Haydar Kılıç’ın deyimiyle “betona sıçtı,
gizleyemiyor” durumu ortaya çıktı. Günün birinde bunları kolayca bulurlar, diye
hiç düşünmemiş. Zaten böyle olmasaydı, aradan 30 yıl geçtikten sonra bu kadar
çok şey açığa çıkarılamazdı. Kedi bile pisliğini örter, bu ise ortada bırakıp
gitmiş. Ya da pislik betona yapılmış, öyle diyelim. “Ajan derim, itirafçı
derim, polis derim, hepsini sustururum!..” diye düşündü herhalde.
Ya susmazlarsa, sonun da böyle olur.
Şunu da belirtmek gerek: Mihrac Ural sonuna
kadar direndi. Mecburdu. Çünkü söz konusu olan şu veya bu hata değildi, bütün
hayatıydı.
20 yaşındayken, 1976 yılında Acilciler’e
Muhabarat elemanı olarak girdiğini ortaya çıkardık. 1978 operasyonunda MİT ile
anlaştığını ortaya çıkardık. Ali Çakmaklı’dan başlayarak, Müntecep Kesici,
Hanna Maptunoğlu ve iki yoldaşın daha öldürülmesindeki rolünü ortaya çıkardık.
Nebil Rahuma’yı nasıl hedef gösterdiğini ortaya
çıkardık.
Adam yazdıklarını unutmuş. Cephe dergisinde Ali
Çakmaklı konusunda yazdıklarını burnuna dayayınca bu konuda sesi soluğu
kesiliverdi.
Şimdi 56 yaşında ve hayatının 36 yılı gitmiş
durumda, 36 yıllık ajan. Mihrac Ural hayatının 36 yılı için ister istemez
cansiperane savaştı ve her numarayı da yapmaya çalıştı. Ne ki karşısında da biz
vardık. Biz uzun soluklu insanlarız, korkmayız yılmayız bıkmayız. Kaçtığı son deliğe
kadar kovalarız. Nitekim de öyle yaptık. Şimdi, Lazkiye bahçelerinde Müslüman
Kardeşler kovalıyormuş soytarı!!!
Örgüt tarihi konusu bitti.
Duman ettik ve duman olduğunu kendisi de
biliyor. Şimdi kendi deyimiyle “kapsama alanı” Hatay’da başka yerden dikiş
tutturmaya çalışıyor. Abdestli devrimci katili Mihrac Ural’a inanacak çıkar mı
dersiniz?
İsterse çıksın yani.
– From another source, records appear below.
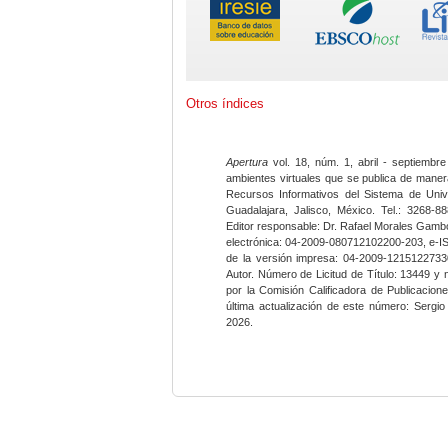
Otros índices
Apertura
vol. 18, núm. 1, abril - septiembre
ambientes virtuales que se publica de maner
Recursos Informativos del Sistema de Univ
Guadalajara, Jalisco, México. Tel.: 3268-8
Editor responsable: Dr. Rafael Morales Gambo
electrónica: 04-2009-080712102200-203, e-I
de la versión impresa: 04-2009-12151227330
Autor. Número de Licitud de Título: 13449 y
por la Comisión Calificadora de Publicacio
última actualización de este número: Sergi
2026.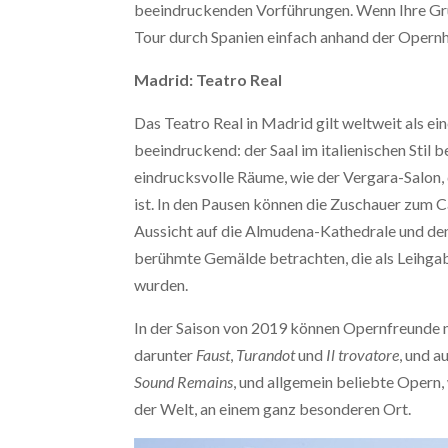
beeindruckenden Vorführungen. Wenn Ihre Grup
Tour durch Spanien einfach anhand der Opernh
Madrid: Teatro Real
Das Teatro Real in Madrid gilt weltweit als e
beeindruckend: der Saal im italienischen Stil 
eindrucksvolle Räume, wie der Vergara-Salon
ist. In den Pausen können die Zuschauer zum C
Aussicht auf die Almudena-Kathedrale und de
berühmte Gemälde betrachten, die als Leihga
wurden.
In der Saison von 2019 können Opernfreunde 
darunter
Faust
,
Turandot
und
Il trovatore
, und 
Sound Remains
, und allgemein beliebte Opern,
der Welt, an einem ganz besonderen Ort.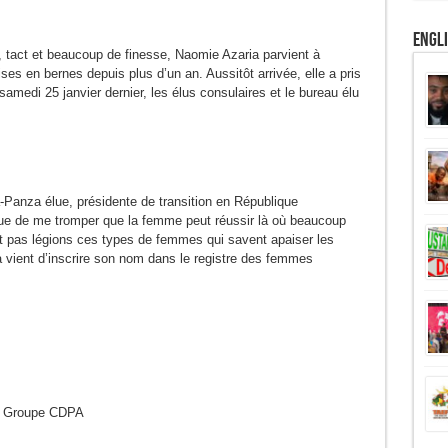
Engl
e, tact et beaucoup de finesse, Naomie Azaria parvient à
ses en bernes depuis plus d’un an. Aussitôt arrivée, elle a pris
e samedi 25 janvier dernier, les élus consulaires et le bureau élu
-Panza élue, présidente de transition en République
sque de me tromper que la femme peut réussir là où beaucoup
t pas légions ces types de femmes qui savent apaiser les
ia vient d’inscrire son nom dans le registre des femmes
du Groupe CDPA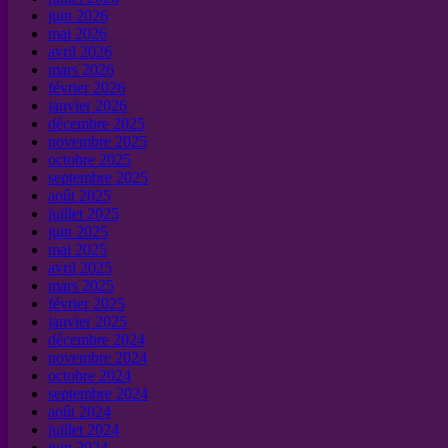
juin 2026
mai 2026
avril 2026
mars 2026
février 2026
janvier 2026
décembre 2025
novembre 2025
octobre 2025
septembre 2025
août 2025
juillet 2025
juin 2025
mai 2025
avril 2025
mars 2025
février 2025
janvier 2025
décembre 2024
novembre 2024
octobre 2024
septembre 2024
août 2024
juillet 2024
juin 2024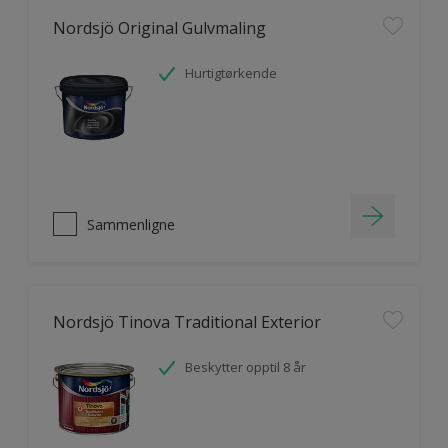
Nordsjö Original Gulvmaling
Hurtigtørkende
Sammenligne
Nordsjö Tinova Traditional Exterior
Beskytter opptil 8 år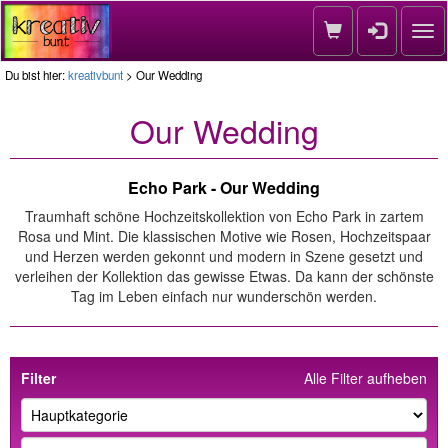
Nav
Du bist hier:
kreativbunt
> Our Wedding
Our Wedding
Echo Park - Our Wedding
Traumhaft schöne Hochzeitskollektion von Echo Park in zartem
Rosa und Mint. Die klassischen Motive wie Rosen, Hochzeitspaar
und Herzen werden gekonnt und modern in Szene gesetzt und
verleihen der Kollektion das gewisse Etwas. Da kann der schönste
Tag im Leben einfach nur wunderschön werden.
Filter
Alle Filter aufheben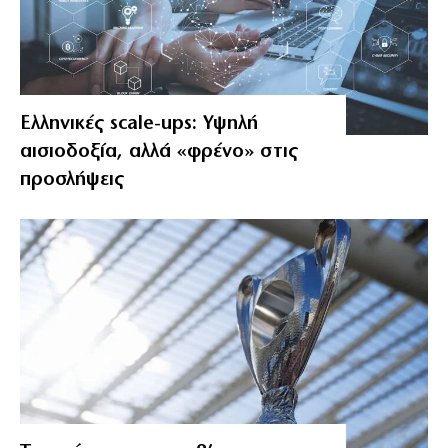
Ελληνικές scale-ups: Υψηλή
αισιοδοξία, αλλά «φρένο» στις
προσλήψεις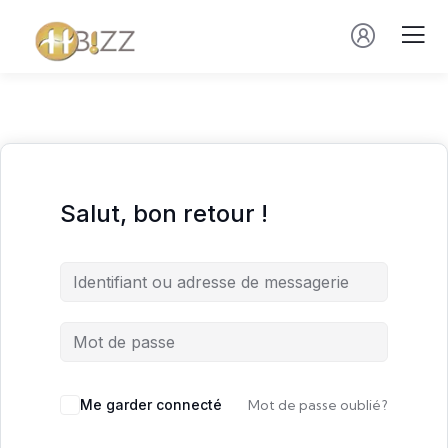
Salut, bon retour !
Me garder connecté
Mot de passe oublié?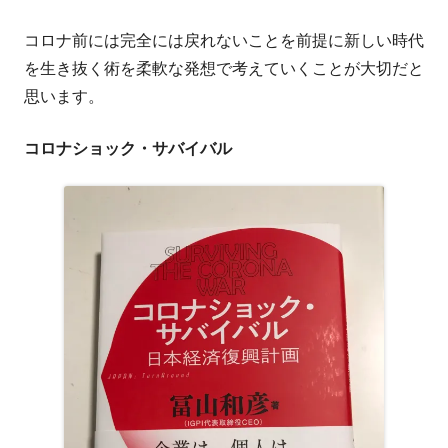
コロナ前には完全には戻れないことを前提に新しい時代
を生き抜く術を柔軟な発想で考えていくことが大切だと
思います。
コロナショック・サバイバル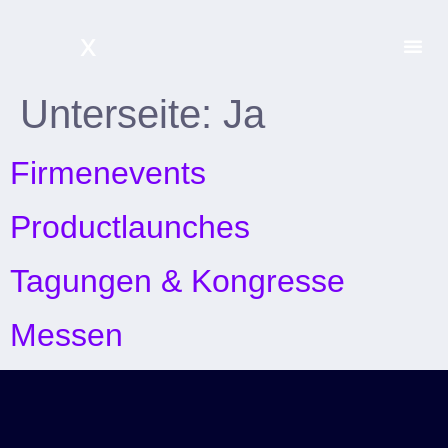
x
Unterseite:
Ja
Blog &
Jetz
Firmenevents
Productlaunches
Tagungen & Kongresse
Messen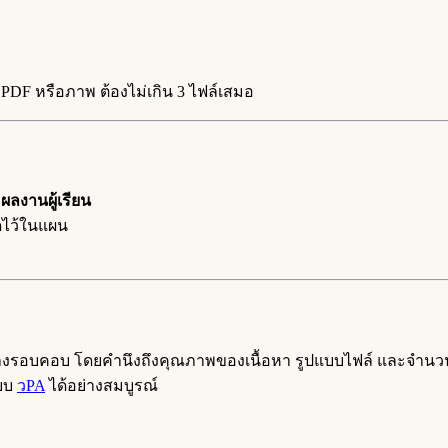
บ PDF หรือภาพ ต้องไม่เกิน 3 ไฟล์เสมอ
บ
ผลงานผู้เรียน
ดไว้ในแผน
ารอย่างรอบคอบ โดยคำนึงถึงคุณภาพของเนื้อหา รูปแบบไฟล์ และจำน
ะบบ
วPA
ได้อย่างสมบูรณ์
Biz yapacağımızı yaptık. Öldürülen
yoldaşlarımıza ve devrimci harekete karşı görevimizi yerine getirdik. Kimse
kusura bakmasın ama bunca açıklamadan sonra da durumu hâlâ anlamayan aptallar
kalmışsa eğer, onlarla uğraşacak halimiz yok.